Because more riders want to buy and ride UTVs in the summer, ATV merchants sometimes spend the frigid winter months replenishing. This possibly allows you to reap the benefits of a dealer trying to clear outdated models from their showroom floor to make space for newer ones.

Be Patient

The second tip for getting the greatest deal on a new UTV is to be patient. Rushing into a search restricts not only your possibilities but also limits the time you have to select the car that will become your favorite. Patience with the dealer might also help you see and purchase a new model and avoid buying older models.

Set Realistic Expectations

Setting realistic expectations for what constitutes “reasonable” pricing for your UTV is critical. Often, this is merely a component that will (or will not) win you the dealer’s esteem. If you come into the dealership and expect to spend $1,000 for a $4,000 model, for example, you will most certainly be disappointed.
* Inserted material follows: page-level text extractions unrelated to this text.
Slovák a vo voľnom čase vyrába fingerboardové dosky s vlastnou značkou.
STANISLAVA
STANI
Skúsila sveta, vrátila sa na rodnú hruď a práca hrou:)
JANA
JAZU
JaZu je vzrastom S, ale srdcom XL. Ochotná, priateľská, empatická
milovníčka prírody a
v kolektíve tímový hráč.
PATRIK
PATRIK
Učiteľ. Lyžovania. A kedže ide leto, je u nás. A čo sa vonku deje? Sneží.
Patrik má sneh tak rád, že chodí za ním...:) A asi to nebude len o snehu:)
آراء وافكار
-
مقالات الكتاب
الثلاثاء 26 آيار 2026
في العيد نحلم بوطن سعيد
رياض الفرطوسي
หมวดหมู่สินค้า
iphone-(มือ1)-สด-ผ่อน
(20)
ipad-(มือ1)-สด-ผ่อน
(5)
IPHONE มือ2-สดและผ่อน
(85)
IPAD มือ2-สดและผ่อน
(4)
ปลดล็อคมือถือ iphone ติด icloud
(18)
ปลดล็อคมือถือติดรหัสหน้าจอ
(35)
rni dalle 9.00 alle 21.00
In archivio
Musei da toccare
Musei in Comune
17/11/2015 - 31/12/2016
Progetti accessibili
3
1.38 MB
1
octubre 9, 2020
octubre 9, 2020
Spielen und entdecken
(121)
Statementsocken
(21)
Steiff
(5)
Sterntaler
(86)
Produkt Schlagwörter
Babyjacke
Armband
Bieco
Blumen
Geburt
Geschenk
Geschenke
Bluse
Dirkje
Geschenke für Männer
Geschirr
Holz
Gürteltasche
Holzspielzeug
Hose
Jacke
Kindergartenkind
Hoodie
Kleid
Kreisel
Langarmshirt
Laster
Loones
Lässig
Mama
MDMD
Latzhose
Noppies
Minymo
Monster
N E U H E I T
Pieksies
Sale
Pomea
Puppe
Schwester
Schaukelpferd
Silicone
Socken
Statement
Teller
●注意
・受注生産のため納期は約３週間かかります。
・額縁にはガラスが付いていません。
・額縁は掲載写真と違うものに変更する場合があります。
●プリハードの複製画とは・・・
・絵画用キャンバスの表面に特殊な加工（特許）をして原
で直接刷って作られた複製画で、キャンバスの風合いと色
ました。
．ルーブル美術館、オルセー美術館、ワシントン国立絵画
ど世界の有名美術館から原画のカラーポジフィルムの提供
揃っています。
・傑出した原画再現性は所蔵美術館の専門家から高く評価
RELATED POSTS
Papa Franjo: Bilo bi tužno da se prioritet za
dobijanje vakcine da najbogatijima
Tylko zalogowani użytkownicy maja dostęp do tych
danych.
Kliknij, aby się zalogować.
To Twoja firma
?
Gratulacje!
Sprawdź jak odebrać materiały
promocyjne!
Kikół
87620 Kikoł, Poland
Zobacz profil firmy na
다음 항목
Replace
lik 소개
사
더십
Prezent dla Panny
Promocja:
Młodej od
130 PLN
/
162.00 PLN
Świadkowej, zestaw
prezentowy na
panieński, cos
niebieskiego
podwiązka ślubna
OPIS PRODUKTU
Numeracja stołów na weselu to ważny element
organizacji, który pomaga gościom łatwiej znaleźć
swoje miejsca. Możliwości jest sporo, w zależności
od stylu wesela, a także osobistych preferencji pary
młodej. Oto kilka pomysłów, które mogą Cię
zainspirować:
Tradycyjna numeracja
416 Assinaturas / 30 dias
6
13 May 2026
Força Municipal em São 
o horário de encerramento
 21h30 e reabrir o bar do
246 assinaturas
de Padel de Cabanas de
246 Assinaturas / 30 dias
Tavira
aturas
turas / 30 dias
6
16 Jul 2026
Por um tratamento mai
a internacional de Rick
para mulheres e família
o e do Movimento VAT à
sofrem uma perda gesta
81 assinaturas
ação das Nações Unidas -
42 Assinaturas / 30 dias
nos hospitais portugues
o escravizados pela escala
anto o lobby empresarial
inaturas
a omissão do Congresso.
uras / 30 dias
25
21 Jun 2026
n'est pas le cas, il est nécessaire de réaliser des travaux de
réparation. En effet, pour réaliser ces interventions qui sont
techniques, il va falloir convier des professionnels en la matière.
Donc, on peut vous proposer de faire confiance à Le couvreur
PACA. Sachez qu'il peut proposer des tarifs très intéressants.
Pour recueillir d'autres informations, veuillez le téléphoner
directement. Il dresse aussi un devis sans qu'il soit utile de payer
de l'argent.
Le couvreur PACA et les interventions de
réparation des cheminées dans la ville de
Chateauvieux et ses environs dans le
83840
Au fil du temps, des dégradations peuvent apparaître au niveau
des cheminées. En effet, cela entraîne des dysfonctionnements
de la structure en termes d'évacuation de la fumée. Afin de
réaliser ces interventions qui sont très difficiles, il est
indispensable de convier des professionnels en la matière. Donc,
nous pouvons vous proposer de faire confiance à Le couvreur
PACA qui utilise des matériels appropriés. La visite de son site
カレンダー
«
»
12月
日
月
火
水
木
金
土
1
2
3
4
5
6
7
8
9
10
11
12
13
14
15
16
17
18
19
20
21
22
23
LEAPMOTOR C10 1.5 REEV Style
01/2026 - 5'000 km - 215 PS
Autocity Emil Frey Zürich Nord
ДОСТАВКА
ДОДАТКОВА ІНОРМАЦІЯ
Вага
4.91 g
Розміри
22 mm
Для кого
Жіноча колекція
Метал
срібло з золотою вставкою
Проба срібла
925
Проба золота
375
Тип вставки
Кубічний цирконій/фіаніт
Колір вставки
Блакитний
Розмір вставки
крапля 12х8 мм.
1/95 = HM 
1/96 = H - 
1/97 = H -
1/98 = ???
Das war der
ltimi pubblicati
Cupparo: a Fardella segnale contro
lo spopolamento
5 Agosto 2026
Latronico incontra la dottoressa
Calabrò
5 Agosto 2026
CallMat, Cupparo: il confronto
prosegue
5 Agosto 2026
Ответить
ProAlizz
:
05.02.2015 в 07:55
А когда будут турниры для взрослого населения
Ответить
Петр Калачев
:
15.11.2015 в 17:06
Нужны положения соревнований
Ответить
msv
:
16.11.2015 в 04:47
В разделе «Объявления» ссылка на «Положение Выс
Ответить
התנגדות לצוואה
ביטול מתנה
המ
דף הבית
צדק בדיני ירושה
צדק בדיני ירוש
However, if you stick to a budget and are willing to push to the upper end of the budget in exchange for a few bonuses, you may wind up with better overall pricing on the UTV and extras included. This might save you money in the long run.

Here is a video to give you more tips on how to negotiate with ATV dealers.


Most of us know how vehicle dealerships negotiate the final sale price. Sales of ATVs and UTVs should not be viewed differently. By using the advice in this article, you may easily reduce the sticker price of your new ATV or UTV by 15% or more.